Les montagnes qui bordent la mer Rouge (Little Savage / Wikipedia).

Élath et la mer Rouge

Robert David Robert David | 16 mai 2022

À l’extrême Sud de la dépression du Jourdain, la vallée de la Arabah (c’est ainsi que l’on nomme la dépression du Jourdain depuis le Sud de la mer Morte jusqu’à Élath) se termine sur les rives de la mer Rouge, au golfe d’Akaba pour les Jordaniens, au golfe d’Élath pour les Israéliens. Les deux noms font référence au même lieu. On est toujours très surpris de l’appellation « mer Rouge » pour une étendue d’eau d’un bleu azur saisissant. Ce nom vient du reflet que font les montagnes sur l’eau au coucher du soleil. Le bleu de l’eau se transforme alors en rouge ocre très soutenu, ce qui donne l’impression que la mer se change en sang.

Élath dans l’Ancien Testament

Élath est une ville édomite distincte d’Ézion Guéber mais proche d’elle. Il s’agit d’un point de repère sur les routes de l’exode mentionné dans la torah (Nb 33,35-36 ; Dt 2,8). En hébreu, son nom veut dire « chêne » ou « térébinthe » et évoque des déesses et les grands arbres qui leur étaient consacrés.

La ville ancienne aurait été vassalisée par le roi David, comme tout le pays d’Édom d’ailleurs (2 S 8,14) mais rapidement perdue par la suite. Selon le deuxième livre des Rois, elle aurait été reconquise par Ozias (2 R 14,22) mais reprise définitivement par les Édomites pendant le règne du roi Achaz (2 R 16,6).

Élath : port

(Israel Tourism / Wikipedia)

Depuis les époques anciennes, Élath était un port de mer. On en parle comme du port d’Ézion Guéber dans les textes de l’Ancien Testament (1 R 9,26 ; voir aussi 2 Ch 20,36 ; 1 R 22,49). C’est à partir d’ici que les navires pouvaient commercer avec l’Arabie et peut-être même avec l’Éthiopie et le Yémen. La reine de Saba (1 R 10), si elle a existé, venait sans doute de ces contrées et serait descendue à Ézion Guéber lors de ses périples maritimes. C’est depuis Élath que l’on peut accéder à la mer d’Oman et, éventuellement, à l’océan Indien. Nous n’avons cependant aucun témoignage ancien qui permettrait de conclure que les vaisseaux stationnés à Ezion Guéber se soient rendus si loin.

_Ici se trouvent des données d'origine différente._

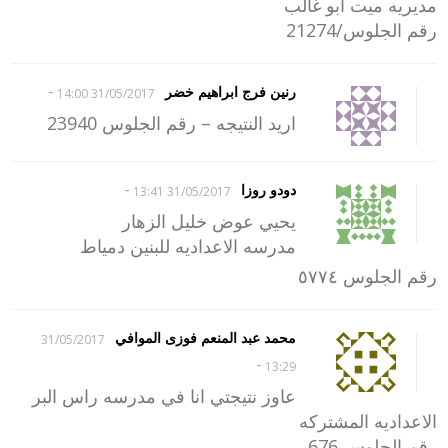
مديريه ميت ابو غالب
رقم الجلوس/21274
-
رنين فرج ابراهيم خضر
31/05/2017 14:00
اريد النتيجه – رقم الجلوس 23940
-
دودو روزا
31/05/2017 13:41
يحيي عوض خليل الزهار
مدرسه الاعداديه للبنين دمياط
رقم الجلوس ٥٧٧٤
محمد عبد المنعم فوزى الموافي
31/05/2017
-
13:29
عاوز نتيجتي انا في مدرسه راس البر
الاعداديه المشتركه
رقم الجلوس 676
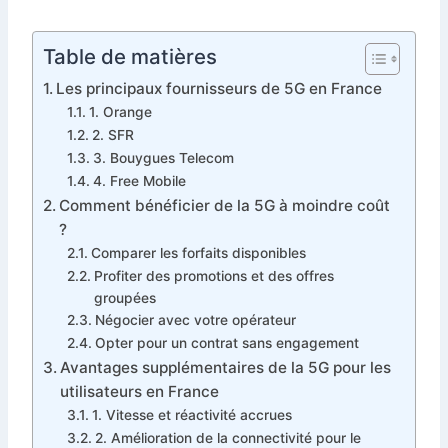
Table de matières
Les principaux fournisseurs de 5G en France
1. Orange
2. SFR
3. Bouygues Telecom
4. Free Mobile
Comment bénéficier de la 5G à moindre coût
?
Comparer les forfaits disponibles
Profiter des promotions et des offres
groupées
Négocier avec votre opérateur
Opter pour un contrat sans engagement
Avantages supplémentaires de la 5G pour les
utilisateurs en France
1. Vitesse et réactivité accrues
2. Amélioration de la connectivité pour le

L’une des stations balnéaires, au nord de la baie

L’une des stations balnéaires, au nord de la baie (Henrik Sendelbach / Wikipedia).

Élath aujourd’hui

Aujourd’hui, Élath est à Israël ce que Miami est à la Floride. Lieu de villégiature par excellence, on y vient pour se baigner et y faire de la plongée sous-marine dans des eaux limpides, où le corail est de toute beauté et les poissons tropicaux sont au rendez-vous. C’est aussi un important port de mer, tant du côté jordanien qu’israélien. Car il faut savoir que cette grande baie se divise entre Israël et la Jordanie. Les hautes montagnes que nous voyons, qui atteignent facilement les 1000 m et plus, sont en territoire jordanien. 

La région se trouve en plein désert, à quelques 340 km au Sud de Jérusalem, alors que le massif du Sinaï est déjà visible depuis une cinquantaine de kilomètres sur le côté Ouest. Les stations balnéaires qui peuplent les plages aujourd’hui sont un peu créées artificiellement. Anciennement, seulement quelques personnes pouvaient vivre ici car l’eau n’était pas très abondante. Aujourd’hui on y produit de l’eau potable grâce à des stations de désalinisation, ce qui permet de fournir de l’eau à une plus importante population.

Baie des coraux

Baie des coraux (Little Savage / Wikipedia).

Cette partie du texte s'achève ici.